(Stored data entries)
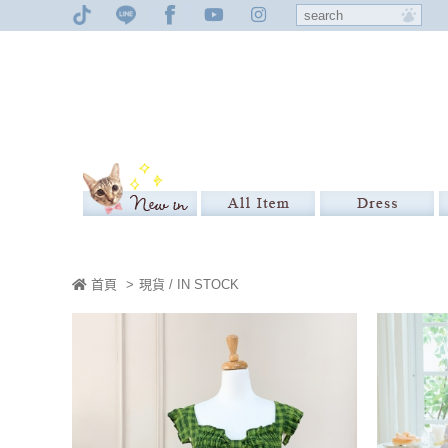
首頁
>
現貨 / IN STOCK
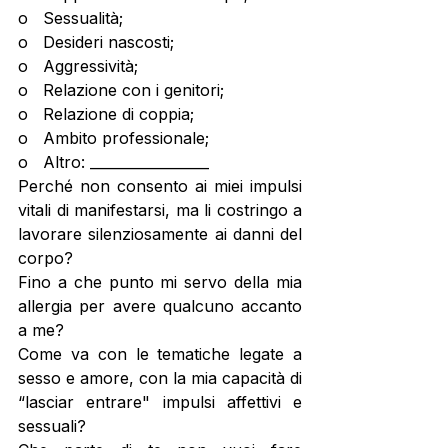
o   Sessualità;
o   Desideri nascosti; 
o   Aggressività;
o   Relazione con i genitori; 
o   Relazione di coppia;
o   Ambito professionale;
o   Altro: _________________ 
Perché non consento ai miei impulsi 
vitali di manifestarsi, ma li costringo a 
lavorare silenziosamente ai danni del 
corpo? 
Fino a che punto mi servo della mia 
allergia per avere qualcuno accanto 
a me? 
Come va con le tematiche legate a 
sesso e amore, con la mia capacità di 
“lasciar entrare" impulsi affettivi e 
sessuali?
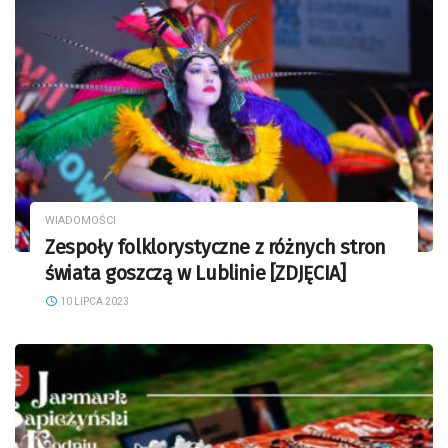
WIADOMOŚCI
Zespoły folklorystyczne z różnych stron
świata goszczą w Lublinie [ZDJĘCIA]
10 LIPCA 2023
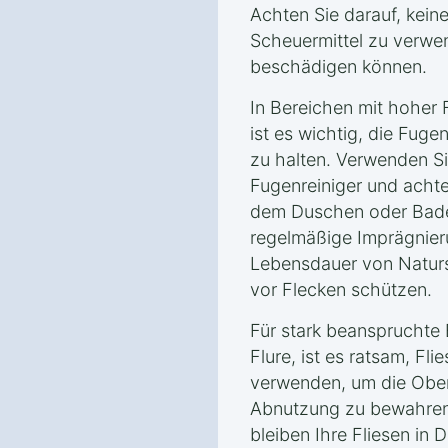
Achten Sie darauf, kein
Scheuermittel zu verwe
beschädigen können.
In Bereichen mit hoher 
ist es wichtig, die Fug
zu halten. Verwenden Sie
Fugenreiniger und achte
dem Duschen oder Bade
regelmäßige Imprägnie
Lebensdauer von Naturst
vor Flecken schützen.
Für stark beanspruchte
Flure, ist es ratsam, F
verwenden, um die Ober
Abnutzung zu bewahren. 
bleiben Ihre Fliesen in 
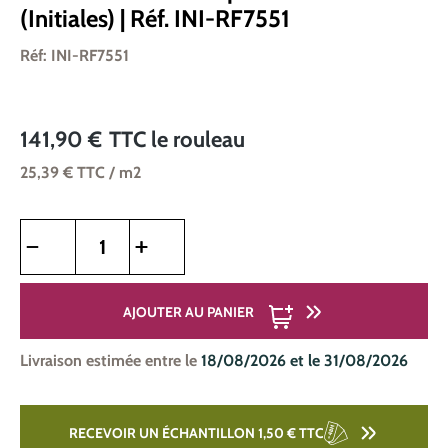
(Initiales) | Réf. INI-RF7551
Réf: INI-RF7551
141,90 €
TTC
le rouleau
25,39 €
TTC
/ m2
Quantité de produit : Entrez la quantité souhaitée ou utilise
AJOUTER AU PANIER
Livraison estimée entre le
18/08/2026 et le 31/08/2026
RECEVOIR UN ÉCHANTILLON 1,50 €
TTC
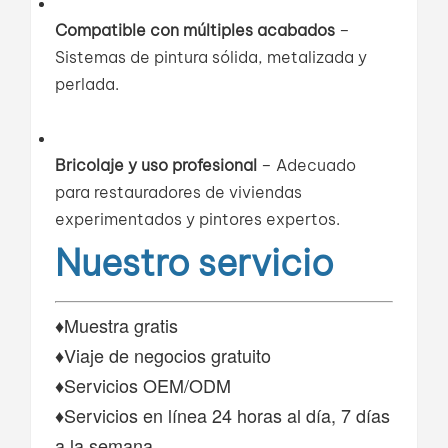
Compatible con múltiples acabados
–
Sistemas de pintura sólida, metalizada y
perlada.
Bricolaje y uso profesional
– Adecuado
para restauradores de viviendas
experimentados y pintores expertos.
Nuestro servicio
♦Muestra gratis
♦Viaje de negocios gratuito
♦Servicios OEM/ODM
♦Servicios en línea 24 horas al día, 7 días
a la semana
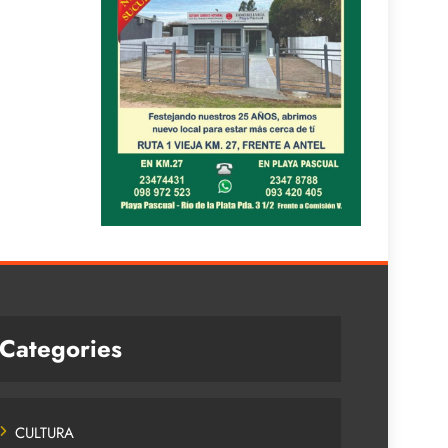
Categories
CULTURA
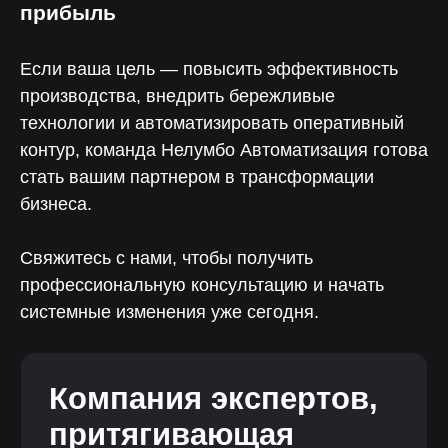
прибыль
Если ваша цель — повысить эффективность
производства, внедрить бережливые
технологии и автоматизировать оперативный
контур, команда Нелумбо Автоматизация готова
стать вашим партнером в трансформации
бизнеса.
Свяжитесь с нами, чтобы получить
Публикации компании
профессиональную консультацию и начать
системные изменения уже сегодня.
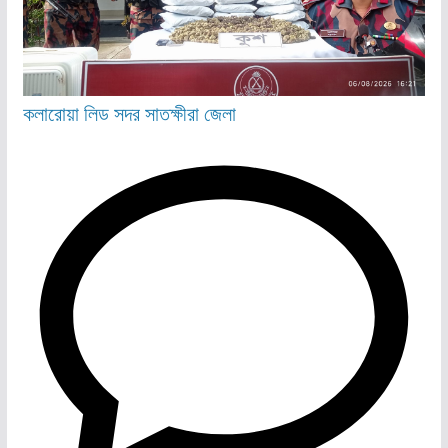
কলারোয়া
লিড
সদর
সাতক্ষীরা জেলা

Task: I'd like every record transcribed exactly, with no pictures carried over.

Answer to this task:
首頁
>
現貨 / IN STOCK
o   Sessualità;
o   Desideri nascosti; 
o   Aggressività;
o   Relazione con i genitori; 
o   Relazione di coppia;
o   Ambito professionale;
o   Altro: _________________ 
Perché non consento ai miei impulsi 
vitali di manifestarsi, ma li costringo a 
lavorare silenziosamente ai danni del 
corpo? 
Fino a che punto mi servo della mia 
allergia per avere qualcuno accanto 
a me? 
Come va con le tematiche legate a 
sesso e amore, con la mia capacità di 
“lasciar entrare" impulsi affettivi e 
sessuali?
WIADOMOŚCI
Zespoły folklorystyczne z różnych stron
świata goszczą w Lublinie [ZDJĘCIA]
10 LIPCA 2023
Achten Sie darauf, kein
Scheuermittel zu verwe
beschädigen können.
In Bereichen mit hoher 
ist es wichtig, die Fug
zu halten. Verwenden Sie
Fugenreiniger und achte
dem Duschen oder Bade
regelmäßige Imprägnie
Lebensdauer von Naturst
vor Flecken schützen.
Für stark beanspruchte
Flure, ist es ratsam, F
verwenden, um die Ober
Abnutzung zu bewahren. 
bleiben Ihre Fliesen in 
(Initiales) | Réf. INI-RF7551
Réf: INI-RF7551
141,90 €
TTC
le rouleau
25,39 €
TTC
/ m2
Quantité de produit : Entrez la quantité souhaitée ou utilise
AJOUTER AU PANIER
Livraison estimée entre le
18/08/2026 et le 31/08/2026
RECEVOIR UN ÉCHANTILLON 1,50 €
TTC
Compatible con múltiples acabados
–
Sistemas de pintura sólida, metalizada y
perlada.
Bricolaje y uso profesional
– Adecuado
para restauradores de viviendas
experimentados y pintores expertos.
Nuestro servicio
♦Muestra gratis
♦Viaje de negocios gratuito
♦Servicios OEM/ODM
♦Servicios en línea 24 horas al día, 7 días
a la semana
Categories
CULTURA
прибыль
Если ваша цель — повысить эффективность
производства, внедрить бережливые
технологии и автоматизировать оперативный
контур, команда Нелумбо Автоматизация готова
стать вашим партнером в трансформации
бизнеса.
Свяжитесь с нами, чтобы получить
Публикации компании
профессиональную консультацию и начать
системные изменения уже сегодня.
কলারোয়া
লিড
সদর
সাতক্ষীরা জেলা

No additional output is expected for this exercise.